Each month we share a mix of UI updates, bug fixes, and new features shipped across the Paubox platform. Have a suggestion? Let your account manager know.

Sharper ExecProtect display name matching

ExecProtect's protected name matching was rewritten to catch the bypass techniques attackers were using to slip display name spoofs past the previous logic. The new matching is stricter and harder to bypass.

Read more: ExecProtect updates guard against the latest display name spoofing attacks

  • Catches attackers appending text after the protected name (for example, "Jane Doe somecorp.com").
  • Detects padding tricks like trailing spaces and a period after the name.
  • Matches reordered name parts ("Doe Jane" matches "Jane Doe") and middle initials/titles ("John H. Smith Jr." matches "John Smith").
  • Case-insensitive across all matches.
  • A partial name on its own ("Jane" alone) no longer matches a full protected name.
  • A follow-up update extended the same logic to protected name variants.

Click into mail logs to view message headers

Clicking an Inbound Logs entry now reveals the full message headers for the message. Premium customers with archiving enabled can do the same on Outbound Logs. Headers help admins troubleshoot delivery issues directly, including verifying SPF, DKIM, and DMARC results, checking routing, and identifying the source of delays without opening a support ticket.

  • Header viewing on Inbound Logs is available to all customers.
  • Header viewing on Outbound Logs is available to Premium customers with archiving enabled, with broader Outbound access planned in a future release.

Quarantine reliability improvements

A series of fixes addressed cases where messages weren't being routed to the Paubox quarantine as expected, and where Paubox's own notification emails were ending up in customer quarantines. Reviewing flagged mail should now be more predictable.
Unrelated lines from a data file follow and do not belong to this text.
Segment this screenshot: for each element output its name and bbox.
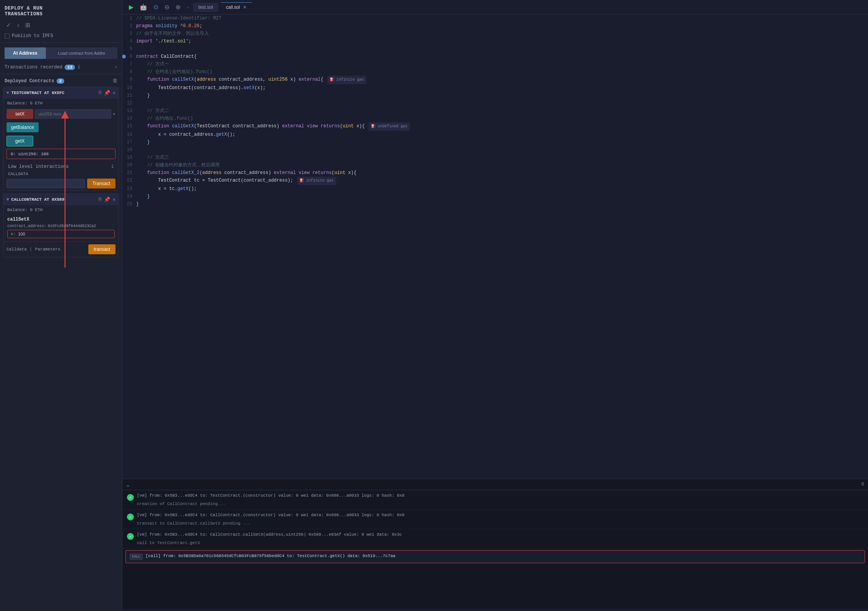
load-contract-button[interactable]: Load contract from Addre: [46, 47, 117, 59]
callcontract-copy-icon[interactable]: ⎘: [99, 197, 102, 203]
trash-icon[interactable]: 🗑: [112, 78, 117, 84]
callcontract-pin-icon[interactable]: 📌: [104, 197, 110, 203]
code-line-16: 16 x = contract_address.getX();: [122, 131, 868, 138]
code-line-13: 13 // 方式二: [122, 107, 868, 115]
layout-icon[interactable]: ⊞: [24, 21, 32, 29]
transact-button[interactable]: Transact: [87, 179, 115, 188]
code-line-4: 4 import './test.sol';: [122, 37, 868, 45]
code-line-11: 11 }: [122, 92, 868, 99]
code-line-1: 1 // SPDX-License-Identifier: MIT: [122, 15, 868, 22]
publish-checkbox[interactable]: [5, 34, 10, 39]
testcontract-header[interactable]: ▼ TESTCONTRACT AT 0X5FC ⎘ 📌 ✕: [3, 87, 119, 99]
left-panel: DEPLOY & RUN TRANSACTIONS ✓ › ⊞ Publish …: [0, 0, 122, 611]
code-line-9: 9 function callSetX(address contract_add…: [122, 76, 868, 84]
code-line-17: 17 }: [122, 138, 868, 146]
getx-row: getX: [3, 135, 119, 148]
callcontract-name: CALLCONTRACT AT 0X589: [11, 197, 97, 202]
transactions-row: Transactions recorded 13 i ›: [0, 59, 122, 74]
callcontract-balance: Balance: 0 ETH: [3, 205, 119, 214]
log-entry-3: ✓ [vm] from: 0x5B3...eddC4 to: CallContr…: [122, 529, 868, 549]
transactions-badge: 13: [65, 65, 75, 70]
code-line-7: 7 // 方式一: [122, 60, 868, 68]
zoom-out-button[interactable]: ⊖: [163, 3, 171, 11]
setx-button[interactable]: setX: [7, 109, 33, 119]
close-icon[interactable]: ✕: [112, 90, 115, 96]
deployed-header: Deployed Contracts 2 🗑: [0, 74, 122, 87]
info-icon[interactable]: i: [77, 64, 80, 70]
check-icon-2: ✓: [127, 514, 134, 520]
code-line-21: 21 function callGetX_2(address contract_…: [122, 169, 868, 177]
log-sub-1: creation of CallContract pending...: [127, 502, 863, 506]
log-text-2: [vm] from: 0x5B3...eddC4 to: CallContrac…: [137, 513, 863, 517]
callcontract-icons: ⎘ 📌 ✕: [99, 197, 115, 203]
deployed-label: Deployed Contracts: [5, 78, 54, 84]
log-row-2: ✓ [vm] from: 0x5B3...eddC4 to: CallContr…: [127, 513, 863, 520]
calldata-row: Transact: [3, 177, 119, 190]
callcontract-close-icon[interactable]: ✕: [112, 197, 115, 203]
code-line-5: 5: [122, 45, 868, 53]
toolbar-separator: ✦: [186, 4, 189, 10]
getx-button[interactable]: getX: [7, 136, 33, 146]
editor-toolbar: ▶ 🤖 ⊙ ⊖ ⊕ ✦ test.sol call.sol ✕: [122, 0, 868, 15]
deploy-header: DEPLOY & RUN TRANSACTIONS ✓ › ⊞ Publish …: [0, 0, 122, 43]
code-line-6: 6 contract CallContract{: [122, 53, 868, 60]
play-button[interactable]: ▶: [127, 3, 135, 11]
calldata-input[interactable]: [7, 179, 85, 188]
x-value-input[interactable]: [18, 232, 111, 236]
check-icon[interactable]: ✓: [5, 21, 13, 29]
setx-input[interactable]: [35, 109, 111, 119]
deploy-title: DEPLOY & RUN TRANSACTIONS: [5, 5, 117, 17]
low-level-info-icon[interactable]: i: [111, 164, 114, 169]
deployed-count-badge: 2: [57, 78, 65, 84]
console-area[interactable]: ⌄ 0 ✓ [vm] from: 0x5B3...eddC4 to: TestC…: [122, 479, 868, 609]
getbalance-row: getBalance: [3, 121, 119, 133]
setx-row: setX ▾: [3, 108, 119, 120]
x-input-box: x:: [7, 230, 115, 238]
check-icon-3: ✓: [127, 533, 134, 540]
log-text-call: [call] from: 0x5B38Da6a701c568545dCfcB03…: [146, 554, 861, 558]
log-sub-2: transact to CallContract.callSetX pendin…: [127, 521, 863, 526]
code-line-12: 12: [122, 99, 868, 107]
copy-icon[interactable]: ⎘: [99, 90, 102, 96]
tab-test-sol-label: test.sol: [198, 5, 213, 10]
code-line-2: 2 pragma solidity ^0.8.26;: [122, 22, 868, 30]
console-collapse-icon[interactable]: ⌄: [126, 481, 130, 488]
log-text-1: [vm] from: 0x5B3...eddC4 to: TestContrac…: [137, 493, 863, 498]
collapse-icon: ▼: [7, 91, 9, 95]
robot-icon[interactable]: 🤖: [138, 3, 149, 11]
callcontract-transact-button[interactable]: transact: [88, 244, 115, 254]
getx-result-box: 0: uint256: 100: [7, 149, 115, 159]
tab-call-sol[interactable]: call.sol ✕: [221, 2, 252, 12]
code-line-10: 10 TestContract(contract_address).setX(x…: [122, 84, 868, 92]
tab-call-sol-close[interactable]: ✕: [243, 5, 247, 10]
transactions-label: Transactions recorded: [5, 65, 62, 70]
params-bottom-label[interactable]: Parameters: [35, 247, 60, 252]
setx-chevron-icon[interactable]: ▾: [113, 111, 115, 117]
forward-icon[interactable]: ›: [16, 21, 21, 29]
testcontract-block: ▼ TESTCONTRACT AT 0X5FC ⎘ 📌 ✕ Balance: 0…: [3, 87, 119, 190]
log-row-1: ✓ [vm] from: 0x5B3...eddC4 to: TestContr…: [127, 493, 863, 501]
toggle-button[interactable]: ⊙: [151, 3, 160, 11]
tab-test-sol[interactable]: test.sol: [193, 3, 218, 12]
callcontract-header[interactable]: ▼ CALLCONTRACT AT 0X589 ⎘ 📌 ✕: [3, 194, 119, 205]
calldata-bottom-label[interactable]: Calldata: [7, 247, 27, 252]
log-sub-3: call to TestContract.getX: [127, 541, 863, 545]
low-level-label: Low level interactions: [8, 164, 68, 169]
code-line-15: 15 function callGetX(TestContract contra…: [122, 122, 868, 131]
code-line-24: 24 }: [122, 193, 868, 200]
pin-icon[interactable]: 📌: [104, 90, 110, 96]
chevron-right-icon[interactable]: ›: [114, 64, 117, 70]
low-level-header: Low level interactions i: [3, 161, 119, 171]
callsetx-section: callSetX contract_address: 0x5Fcd5d9f644…: [3, 214, 119, 241]
getbalance-button[interactable]: getBalance: [7, 122, 39, 132]
code-editor[interactable]: 1 // SPDX-License-Identifier: MIT 2 prag…: [122, 15, 868, 479]
log-row-call: CALL [call] from: 0x5B38Da6a701c568545dC…: [130, 554, 861, 560]
address-buttons: At Address Load contract from Addre: [5, 47, 117, 59]
testcontract-name: TESTCONTRACT AT 0X5FC: [11, 91, 97, 95]
callcontract-block: ▼ CALLCONTRACT AT 0X589 ⎘ 📌 ✕ Balance: 0…: [3, 193, 119, 257]
at-address-button[interactable]: At Address: [5, 47, 46, 59]
code-line-20: 20 // 创建合约对象的方式，然后调用: [122, 161, 868, 169]
x-label: x:: [11, 232, 16, 236]
right-panel: ▶ 🤖 ⊙ ⊖ ⊕ ✦ test.sol call.sol ✕ 1 // SPD…: [122, 0, 868, 611]
zoom-in-button[interactable]: ⊕: [174, 3, 182, 11]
  • Reporting and notification aliases (no-reply@paubox.com, info@paubox.com) are now bypassed by quarantine checks, so Paubox notification emails no longer end up in customer quarantines.
  • Fixed "disappearing quarantines" where messages flagged for quarantine were not actually arriving in the quarantine view.
  • Phishing messages caught by link-based detection now route to the Paubox quarantine for direct-to-spam customers, where they had previously been delivered to the spam folder.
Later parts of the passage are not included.